In May 2019, Floyd was detained by Minneapolis police when an unlicensed car in which he was a passenger was pulled over in a traffic stop. Floyd was found with a bottle of pain pills. Officers handcuffed him and took him to the city's third police precinct station. Floyd told police he did not sell the pills and that they were related to his own addiction. When he appeared agitated, officers encouraged him to relax and helped calm him down, and they later called an ambulance as they grew worried about his condition. No charges were filed in connection with the incident.
In 2019, Floyd worked in security at the El Nuevo Rodeo club, where police officer Derek Chauvin also worked off-duty as a security guard. In 2020, Floyd was working part-time as a security guard at the Conga Latin Bistro Club and began another job as a delivery driver. He lost the delivery driver job in January after being cited for driving without a valid commercial license and for being involved in a minor crash. He was looking for another job when the COVID-19 pandemic hit Minnesota, and his personal financial situation worsened when the club closed in March because of pandemic rules. Also in March, Floyd was hospitalized after overdosing on drugs. In April, he contracted COVID-19, but he recovered a few weeks later.

Murder

On May 25, 2020, police were called by a Cup Foods grocery store employee, who suspected that Floyd had used a counterfeit $20 bill. Floyd was sitting in a car with two other passengers. Police officers forcibly removed him from the car and detained him. Police allege that Floyd struggled with the officers, and “began saying repeatedly that he could not breathe” even before being pinned to the ground.
Floyd was murdered by Derek Chauvin, a white Minneapolis police officer, who pressed his knee to Floyd's neck for 9 minutes and 29 seconds while Floyd was handcuffed face down in the street. As seen in a witness's cellphone video, two other officers further restrained Floyd, and a fourth prevented onlookers from intervening as Floyd repeatedly stated that he could not breathe. During the final two minutes, Floyd was motionless and had no pulse, but Chauvin kept his knee on Floyd's neck and back even as emergency medical technicians arrived to treat Floyd.
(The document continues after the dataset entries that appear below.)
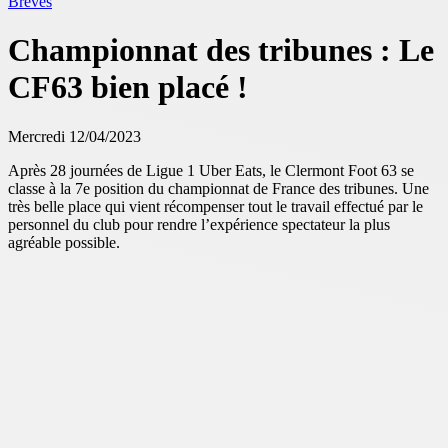
Brèves
Championnat des tribunes : Le
CF63 bien placé !
Mercredi 12/04/2023
Après
28
journées de Ligue 1 Uber
Eats
, le Clermont Foot 63 se
classe à la 7e position du championnat de France des tribune
s
. Une
très belle place qui vi
ent récompenser tout le travail
effectué
par
le
personnel du club pour rendre l’expérience spectateur
la plus
agréable po
ssible
.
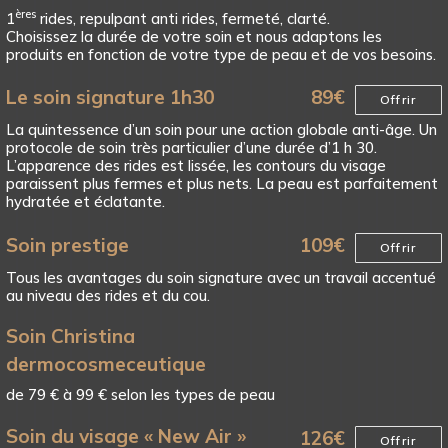
ères
1
rides, repulpant anti rides, fermeté, clarté.
Choisissez la durée de votre soin et nous adaptons les
produits en fonction de votre type de peau et de vos besoins.
Le soin signature 1h30
89
€
Offrir
La quintessence d’un soin pour une action globale anti-âge. Un
protocole de soin très particulier d’une durée d’1 h 30.
L’apparence des rides est lissée, les contours du visage
paraissent plus fermes et plus nets. La peau est parfaitement
hydratée et éclatante.
Soin prestige
109
€
Offrir
Tous les avantages du soin signature avec un travail accentué
au niveau des rides et du cou.
Soin Christina
dermocosmeceutique
de 79 € à 99 € selon les types de peau
Soin du visage « New Air »
126
€
Offrir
The medical examiner found that Floyd's heart stopped while he was being restrained and that his death was a homicide caused by "cardiopulmonary arrest complicating law enforcement subdual, restraint, and neck compression", though fentanyl intoxication and recent methamphetamine use may have increased the likelihood of death. A second autopsy, commissioned by Floyd's family, also found his death to be a homicide, specifically citing asphyxia due to neck and back compression; it ruled out the possibility that underlying medical problems contributed to Floyd's death and said that Floyd being able to speak while under Chauvin's knee did not mean he could breathe.
On March 12, 2021, the Minneapolis city council approved a settlement of $27million to the Floyd family after a wrongful death lawsuit.
Chauvin was fired and charged with second-degree murder, third-degree murder and second-degree manslaughter. He was found guilty on all three murder and manslaughter charges on April 20, 2021. On May 12, Hennepin County district judge Peter Cahill allowed the prosecution to seek a greater prison sentence for Chauvin after finding that he treated Floyd "with particular cruelty". On June 25, Judge Cahill sentenced Chauvin to twenty-two and a half years in prison.